#### WHAT IS NEEDED
Print the records below verbatim.

Stored data entries
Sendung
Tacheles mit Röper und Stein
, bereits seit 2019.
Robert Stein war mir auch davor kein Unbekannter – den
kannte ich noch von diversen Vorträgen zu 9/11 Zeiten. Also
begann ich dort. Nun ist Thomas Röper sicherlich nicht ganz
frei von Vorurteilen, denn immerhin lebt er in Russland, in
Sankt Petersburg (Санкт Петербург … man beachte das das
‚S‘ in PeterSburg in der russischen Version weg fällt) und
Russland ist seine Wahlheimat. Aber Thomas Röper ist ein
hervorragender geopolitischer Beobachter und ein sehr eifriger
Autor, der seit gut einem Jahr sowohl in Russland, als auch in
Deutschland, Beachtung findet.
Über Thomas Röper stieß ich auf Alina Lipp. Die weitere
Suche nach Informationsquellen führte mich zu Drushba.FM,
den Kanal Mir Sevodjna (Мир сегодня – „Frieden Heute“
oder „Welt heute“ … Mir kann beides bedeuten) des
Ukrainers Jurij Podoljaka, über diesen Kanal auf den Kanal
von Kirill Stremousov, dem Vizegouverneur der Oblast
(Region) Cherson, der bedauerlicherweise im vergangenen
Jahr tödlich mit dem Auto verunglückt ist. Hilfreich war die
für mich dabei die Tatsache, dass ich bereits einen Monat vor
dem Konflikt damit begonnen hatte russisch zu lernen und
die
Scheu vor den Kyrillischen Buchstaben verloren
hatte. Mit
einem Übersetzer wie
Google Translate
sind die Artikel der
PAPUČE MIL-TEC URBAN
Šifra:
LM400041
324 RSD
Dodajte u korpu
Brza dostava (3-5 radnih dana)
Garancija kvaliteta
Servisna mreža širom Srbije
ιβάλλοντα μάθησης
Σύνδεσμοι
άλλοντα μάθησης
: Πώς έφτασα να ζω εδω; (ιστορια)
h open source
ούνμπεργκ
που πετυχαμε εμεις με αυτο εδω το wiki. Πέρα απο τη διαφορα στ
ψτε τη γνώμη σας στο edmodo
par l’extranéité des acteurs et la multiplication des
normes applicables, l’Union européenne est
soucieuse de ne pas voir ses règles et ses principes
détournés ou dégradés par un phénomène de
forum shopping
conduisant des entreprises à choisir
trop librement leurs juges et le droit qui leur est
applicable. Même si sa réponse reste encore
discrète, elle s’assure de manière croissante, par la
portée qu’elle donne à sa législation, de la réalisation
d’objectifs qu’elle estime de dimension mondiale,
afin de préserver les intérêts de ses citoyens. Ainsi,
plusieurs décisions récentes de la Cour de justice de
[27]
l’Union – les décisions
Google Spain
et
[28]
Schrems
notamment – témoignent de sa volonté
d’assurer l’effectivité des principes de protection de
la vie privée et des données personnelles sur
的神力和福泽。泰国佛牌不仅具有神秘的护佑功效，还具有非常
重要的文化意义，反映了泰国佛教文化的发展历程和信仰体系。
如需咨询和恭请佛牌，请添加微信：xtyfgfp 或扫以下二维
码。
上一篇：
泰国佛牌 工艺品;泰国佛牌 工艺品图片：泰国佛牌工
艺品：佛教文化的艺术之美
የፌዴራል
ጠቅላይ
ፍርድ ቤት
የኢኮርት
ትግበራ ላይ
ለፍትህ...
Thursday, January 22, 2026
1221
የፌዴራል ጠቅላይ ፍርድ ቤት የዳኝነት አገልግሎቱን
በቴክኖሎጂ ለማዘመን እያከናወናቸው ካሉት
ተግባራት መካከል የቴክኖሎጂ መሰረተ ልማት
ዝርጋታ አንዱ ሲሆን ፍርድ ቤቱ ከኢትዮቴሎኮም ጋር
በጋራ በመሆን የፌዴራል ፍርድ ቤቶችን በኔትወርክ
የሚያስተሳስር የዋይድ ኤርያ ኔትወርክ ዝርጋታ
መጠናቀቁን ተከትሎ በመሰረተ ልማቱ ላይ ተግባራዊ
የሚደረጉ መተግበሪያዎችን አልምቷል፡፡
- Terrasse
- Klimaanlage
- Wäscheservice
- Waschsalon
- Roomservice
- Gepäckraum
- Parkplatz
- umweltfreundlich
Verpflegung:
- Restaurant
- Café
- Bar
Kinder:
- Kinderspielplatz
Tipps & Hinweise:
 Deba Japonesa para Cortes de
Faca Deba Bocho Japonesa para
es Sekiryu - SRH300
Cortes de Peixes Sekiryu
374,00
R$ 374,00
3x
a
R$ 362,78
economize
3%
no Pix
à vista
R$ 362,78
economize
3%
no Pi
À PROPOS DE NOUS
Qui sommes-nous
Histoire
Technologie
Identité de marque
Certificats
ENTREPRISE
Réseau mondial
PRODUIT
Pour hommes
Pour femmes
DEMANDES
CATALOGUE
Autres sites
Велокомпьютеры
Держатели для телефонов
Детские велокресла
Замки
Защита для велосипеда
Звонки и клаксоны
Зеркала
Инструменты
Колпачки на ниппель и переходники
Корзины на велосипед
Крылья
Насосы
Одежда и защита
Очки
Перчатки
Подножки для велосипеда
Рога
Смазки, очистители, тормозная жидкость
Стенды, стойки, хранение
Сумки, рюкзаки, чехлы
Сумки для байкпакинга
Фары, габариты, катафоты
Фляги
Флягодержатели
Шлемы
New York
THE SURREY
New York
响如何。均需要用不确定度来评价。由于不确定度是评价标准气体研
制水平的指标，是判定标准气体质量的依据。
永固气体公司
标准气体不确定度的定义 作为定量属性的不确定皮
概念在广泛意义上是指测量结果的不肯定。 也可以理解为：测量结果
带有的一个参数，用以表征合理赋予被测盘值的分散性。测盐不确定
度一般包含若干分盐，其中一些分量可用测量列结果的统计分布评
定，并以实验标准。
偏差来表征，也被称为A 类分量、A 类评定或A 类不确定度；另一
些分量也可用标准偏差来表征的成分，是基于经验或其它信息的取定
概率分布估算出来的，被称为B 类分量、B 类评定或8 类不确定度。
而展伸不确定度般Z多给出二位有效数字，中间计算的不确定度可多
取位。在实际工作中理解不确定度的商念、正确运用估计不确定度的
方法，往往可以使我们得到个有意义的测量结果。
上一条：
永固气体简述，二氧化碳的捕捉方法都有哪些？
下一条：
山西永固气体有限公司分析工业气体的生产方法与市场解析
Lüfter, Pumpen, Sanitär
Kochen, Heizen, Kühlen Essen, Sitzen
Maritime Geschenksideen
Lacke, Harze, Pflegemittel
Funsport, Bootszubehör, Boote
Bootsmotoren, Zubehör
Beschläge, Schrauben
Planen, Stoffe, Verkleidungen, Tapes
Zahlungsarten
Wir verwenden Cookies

#### WRITTEN RESPONSE
Sendung
Tacheles mit Röper und Stein
, bereits seit 2019.
Robert Stein war mir auch davor kein Unbekannter – den
kannte ich noch von diversen Vorträgen zu 9/11 Zeiten. Also
begann ich dort. Nun ist Thomas Röper sicherlich nicht ganz
frei von Vorurteilen, denn immerhin lebt er in Russland, in
Sankt Petersburg (Санкт Петербург … man beachte das das
‚S‘ in PeterSburg in der russischen Version weg fällt) und
Russland ist seine Wahlheimat. Aber Thomas Röper ist ein
hervorragender geopolitischer Beobachter und ein sehr eifriger
Autor, der seit gut einem Jahr sowohl in Russland, als auch in
Deutschland, Beachtung findet.
Über Thomas Röper stieß ich auf Alina Lipp. Die weitere
Suche nach Informationsquellen führte mich zu Drushba.FM,
den Kanal Mir Sevodjna (Мир сегодня – „Frieden Heute“
oder „Welt heute“ … Mir kann beides bedeuten) des
Ukrainers Jurij Podoljaka, über diesen Kanal auf den Kanal
von Kirill Stremousov, dem Vizegouverneur der Oblast
(Region) Cherson, der bedauerlicherweise im vergangenen
Jahr tödlich mit dem Auto verunglückt ist. Hilfreich war die
für mich dabei die Tatsache, dass ich bereits einen Monat vor
dem Konflikt damit begonnen hatte russisch zu lernen und
die
Scheu vor den Kyrillischen Buchstaben verloren
hatte. Mit
einem Übersetzer wie
Google Translate
sind die Artikel der
PAPUČE MIL-TEC URBAN
Šifra:
LM400041
324 RSD
Dodajte u korpu
Brza dostava (3-5 radnih dana)
Garancija kvaliteta
Servisna mreža širom Srbije
ιβάλλοντα μάθησης
Σύνδεσμοι
άλλοντα μάθησης
: Πώς έφτασα να ζω εδω; (ιστορια)
h open source
ούνμπεργκ
που πετυχαμε εμεις με αυτο εδω το wiki. Πέρα απο τη διαφορα στ
ψτε τη γνώμη σας στο edmodo
par l’extranéité des acteurs et la multiplication des
normes applicables, l’Union européenne est
soucieuse de ne pas voir ses règles et ses principes
détournés ou dégradés par un phénomène de
forum shopping
conduisant des entreprises à choisir
trop librement leurs juges et le droit qui leur est
applicable. Même si sa réponse reste encore
discrète, elle s’assure de manière croissante, par la
portée qu’elle donne à sa législation, de la réalisation
d’objectifs qu’elle estime de dimension mondiale,
afin de préserver les intérêts de ses citoyens. Ainsi,
plusieurs décisions récentes de la Cour de justice de
[27]
l’Union – les décisions
Google Spain
et
[28]
Schrems
notamment – témoignent de sa volonté
d’assurer l’effectivité des principes de protection de
la vie privée et des données personnelles sur
的神力和福泽。泰国佛牌不仅具有神秘的护佑功效，还具有非常
重要的文化意义，反映了泰国佛教文化的发展历程和信仰体系。
如需咨询和恭请佛牌，请添加微信：xtyfgfp 或扫以下二维
码。
上一篇：
泰国佛牌 工艺品;泰国佛牌 工艺品图片：泰国佛牌工
艺品：佛教文化的艺术之美
የፌዴራል
ጠቅላይ
ፍርድ ቤት
የኢኮርት
ትግበራ ላይ
ለፍትህ...
Thursday, January 22, 2026
1221
የፌዴራል ጠቅላይ ፍርድ ቤት የዳኝነት አገልግሎቱን
በቴክኖሎጂ ለማዘመን እያከናወናቸው ካሉት
ተግባራት መካከል የቴክኖሎጂ መሰረተ ልማት
ዝርጋታ አንዱ ሲሆን ፍርድ ቤቱ ከኢትዮቴሎኮም ጋር
በጋራ በመሆን የፌዴራል ፍርድ ቤቶችን በኔትወርክ
የሚያስተሳስር የዋይድ ኤርያ ኔትወርክ ዝርጋታ
መጠናቀቁን ተከትሎ በመሰረተ ልማቱ ላይ ተግባራዊ
የሚደረጉ መተግበሪያዎችን አልምቷል፡፡
- Terrasse
- Klimaanlage
- Wäscheservice
- Waschsalon
- Roomservice
- Gepäckraum
- Parkplatz
- umweltfreundlich
Verpflegung:
- Restaurant
- Café
- Bar
Kinder:
- Kinderspielplatz
Tipps & Hinweise:
 Deba Japonesa para Cortes de
Faca Deba Bocho Japonesa para
es Sekiryu - SRH300
Cortes de Peixes Sekiryu
374,00
R$ 374,00
3x
a
R$ 362,78
economize
3%
no Pix
à vista
R$ 362,78
economize
3%
no Pi
À PROPOS DE NOUS
Qui sommes-nous
Histoire
Technologie
Identité de marque
Certificats
ENTREPRISE
Réseau mondial
PRODUIT
Pour hommes
Pour femmes
DEMANDES
CATALOGUE
Autres sites
Велокомпьютеры
Держатели для телефонов
Детские велокресла
Замки
Защита для велосипеда
Звонки и клаксоны
Зеркала
Инструменты
Колпачки на ниппель и переходники
Корзины на велосипед
Крылья
Насосы
Одежда и защита
Очки
Перчатки
Подножки для велосипеда
Рога
Смазки, очистители, тормозная жидкость
Стенды, стойки, хранение
Сумки, рюкзаки, чехлы
Сумки для байкпакинга
Фары, габариты, катафоты
Фляги
Флягодержатели
Шлемы
New York
THE SURREY
New York
响如何。均需要用不确定度来评价。由于不确定度是评价标准气体研
制水平的指标，是判定标准气体质量的依据。
永固气体公司
标准气体不确定度的定义 作为定量属性的不确定皮
概念在广泛意义上是指测量结果的不肯定。 也可以理解为：测量结果
带有的一个参数，用以表征合理赋予被测盘值的分散性。测盐不确定
度一般包含若干分盐，其中一些分量可用测量列结果的统计分布评
定，并以实验标准。
偏差来表征，也被称为A 类分量、A 类评定或A 类不确定度；另一
些分量也可用标准偏差来表征的成分，是基于经验或其它信息的取定
概率分布估算出来的，被称为B 类分量、B 类评定或8 类不确定度。
而展伸不确定度般Z多给出二位有效数字，中间计算的不确定度可多
取位。在实际工作中理解不确定度的商念、正确运用估计不确定度的
方法，往往可以使我们得到个有意义的测量结果。
上一条：
永固气体简述，二氧化碳的捕捉方法都有哪些？
下一条：
山西永固气体有限公司分析工业气体的生产方法与市场解析
Lüfter, Pumpen, Sanitär
Kochen, Heizen, Kühlen Essen, Sitzen
Maritime Geschenksideen
Lacke, Harze, Pflegemittel
Funsport, Bootszubehör, Boote
Bootsmotoren, Zubehör
Beschläge, Schrauben
Planen, Stoffe, Verkleidungen, Tapes
Zahlungsarten
Wir verwenden Cookies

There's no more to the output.